# Distance of functions and fourier coefficients

1. Nov 21, 2007

### sridhar10chitta

There are two functions f(t) and g(t); t is the independent variable.
The distance between the two functions will be given by [1/2pi integral{f(t)-g(t)}^2 dt]^1/2 between -pi and +pi.
Apparently, this distance also is the fourier coefficient of each term in the fourier
expansion of a periodic function f(t) such that it is closest to f(t).

Why is this so ?
why is not the distance given by f(t)-g(t) simply ?
i.e 1/sqrt(2pi) integral{f(t)-g(t)}dt between -pi and +pi.

2. Nov 21, 2007

### HallsofIvy

Staff Emeritus
No! The distance between two functions is NOT given by that. It is, rather, given by the square root of that function.

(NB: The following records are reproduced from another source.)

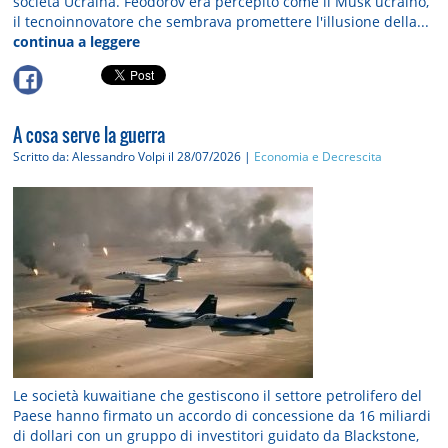
società Ucraina. Feodorov era percepito come il Musk ucraino,
il tecnoinnovatore che sembrava promettere l'illusione della...
continua a leggere
A cosa serve la guerra
Scritto da: Alessandro Volpi
il 28/07/2026 |
Economia e Decrescita
Le società kuwaitiane che gestiscono il settore petrolifero del
Paese hanno firmato un accordo di concessione da 16 miliardi
di dollari con un gruppo di investitori guidato da Blackstone,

The way you have it, the triangle inequality would not be true.
In $L_2$, the space of square integrable functions, it can be show that the finite Fourier series is essentially the "least squares approximation" to the function using that distance (with the square root).

That wouldn't make much sense would it? For one thing, the "distance from f to g" would be the negative of the "distance from g to f"!

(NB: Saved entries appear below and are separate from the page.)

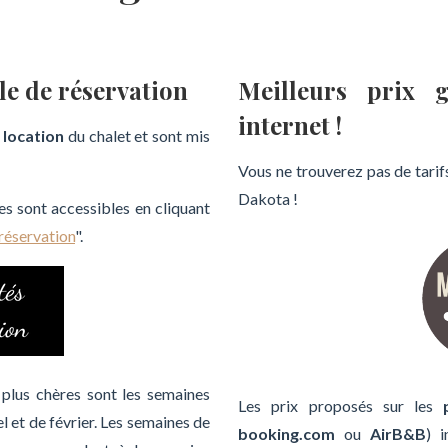
le de réservation
Meilleurs prix g
internet !
 location
du chalet et sont mis
Vous ne trouverez pas de tarifs
Dakota !
es sont accessibles en cliquant
 réservation
".
 plus chères sont les semaines
Les prix proposés sur les
 et de février. Les semaines de
booking.com
ou
AirB&B
)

You CAN define "distance from f to g" to be $\int |f(t)- g(t)|dt$ where the integral is taken over whatever interval you are interested in. That is the "L1 norm. You can also define "distance from f to g" to be max|f(t)-g(t)| where the "max" is the largest value that takes on over whatever interval you are interested in. That's called the "uniform norm" because convergence defined in that norm is equivalent to uniform convergence. We use the "root square" distance formula in Fourier Analysis precisely because the finite Fourier series is the "least squares approximation" with that distance formula.